§ What you should do
The entries that follow must be written out exactly, without any of the pictures they contain.

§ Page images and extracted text
——

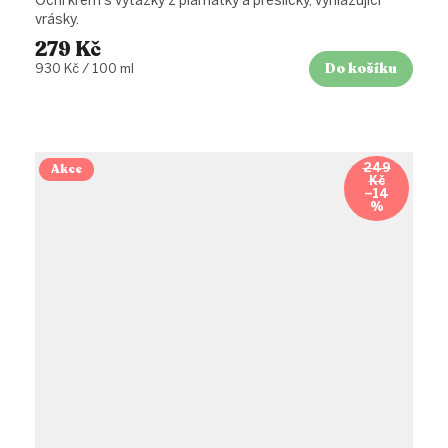
Oční krém s výtažky z plamatky a přesličky, vyhlazující
vrásky.
279 Kč
Do košíku
Měrná
930 Kč / 100 ml
cena:
Akce
249
Kč
–14
%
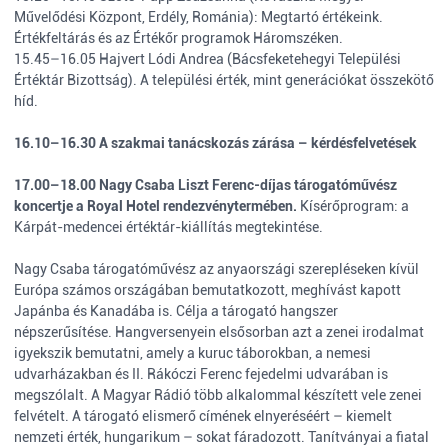
Művelődési Központ, Erdély, Románia): Megtartó értékeink.
Értékfeltárás és az Értékőr programok Háromszéken.
15.45–16.05 Hajvert Lódi Andrea (Bácsfeketehegyi Települési
Értéktár Bizottság). A települési érték, mint generációkat összekötő
híd.
16.10–16.30 A szakmai tanácskozás zárása – kérdésfelvetések
17.00–18.00 Nagy Csaba Liszt Ferenc-díjas tárogatóművész
koncertje a Royal Hotel rendezvénytermében.
Kísérőprogram: a
Kárpát-medencei értéktár-kiállítás megtekintése.
Nagy Csaba tárogatóművész az anyaországi szerepléseken kívül
Európa számos országában bemutatkozott, meghívást kapott
Japánba és Kanadába is. Célja a tárogató hangszer
népszerűsítése. Hangversenyein elsősorban azt a zenei irodalmat
igyekszik bemutatni, amely a kuruc táborokban, a nemesi
udvarházakban és II. Rákóczi Ferenc fejedelmi udvarában is
megszólalt. A Magyar Rádió több alkalommal készített vele zenei
felvételt. A tárogató elismerő címének elnyeréséért – kiemelt
nemzeti érték, hungarikum – sokat fáradozott. Tanítványai a fiatal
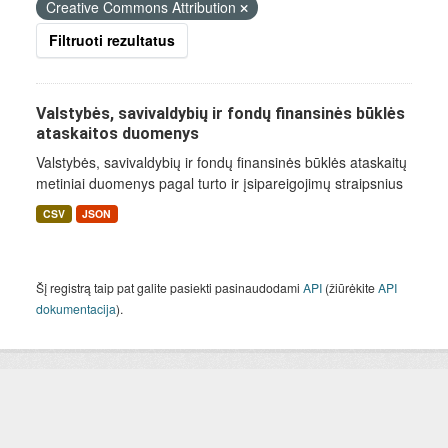
Creative Commons Attribution
Filtruoti rezultatus
Valstybės, savivaldybių ir fondų finansinės būklės
ataskaitos duomenys
Valstybės, savivaldybių ir fondų finansinės būklės ataskaitų
metiniai duomenys pagal turto ir įsipareigojimų straipsnius
CSV
JSON
Šį registrą taip pat galite pasiekti pasinaudodami
API
(žiūrėkite
API
dokumentacija
).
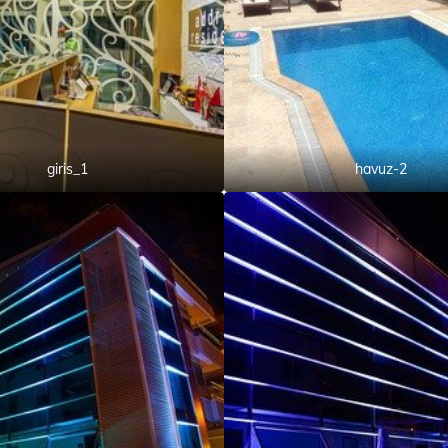
giris_1
havuz-2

——

§ Response box
Oční krém s výtažky z plamatky a přesličky, vyhlazující
vrásky.
279 Kč
Do košíku
Měrná
930 Kč / 100 ml
cena:
Akce
249
Kč
–14
%
Művelődési Központ, Erdély, Románia): Megtartó értékeink.
Értékfeltárás és az Értékőr programok Háromszéken.
15.45–16.05 Hajvert Lódi Andrea (Bácsfeketehegyi Települési
Értéktár Bizottság). A települési érték, mint generációkat összekötő
híd.
16.10–16.30 A szakmai tanácskozás zárása – kérdésfelvetések
17.00–18.00 Nagy Csaba Liszt Ferenc-díjas tárogatóművész
koncertje a Royal Hotel rendezvénytermében.
Kísérőprogram: a
Kárpát-medencei értéktár-kiállítás megtekintése.
Nagy Csaba tárogatóművész az anyaországi szerepléseken kívül
Európa számos országában bemutatkozott, meghívást kapott
Japánba és Kanadába is. Célja a tárogató hangszer
népszerűsítése. Hangversenyein elsősorban azt a zenei irodalmat
igyekszik bemutatni, amely a kuruc táborokban, a nemesi
udvarházakban és II. Rákóczi Ferenc fejedelmi udvarában is
megszólalt. A Magyar Rádió több alkalommal készített vele zenei
felvételt. A tárogató elismerő címének elnyeréséért – kiemelt
nemzeti érték, hungarikum – sokat fáradozott. Tanítványai a fiatal
Creative Commons Attribution
Filtruoti rezultatus
Valstybės, savivaldybių ir fondų finansinės būklės
ataskaitos duomenys
Valstybės, savivaldybių ir fondų finansinės būklės ataskaitų
metiniai duomenys pagal turto ir įsipareigojimų straipsnius
CSV
JSON
Šį registrą taip pat galite pasiekti pasinaudodami
API
(žiūrėkite
API
dokumentacija
).
giris_1
havuz-2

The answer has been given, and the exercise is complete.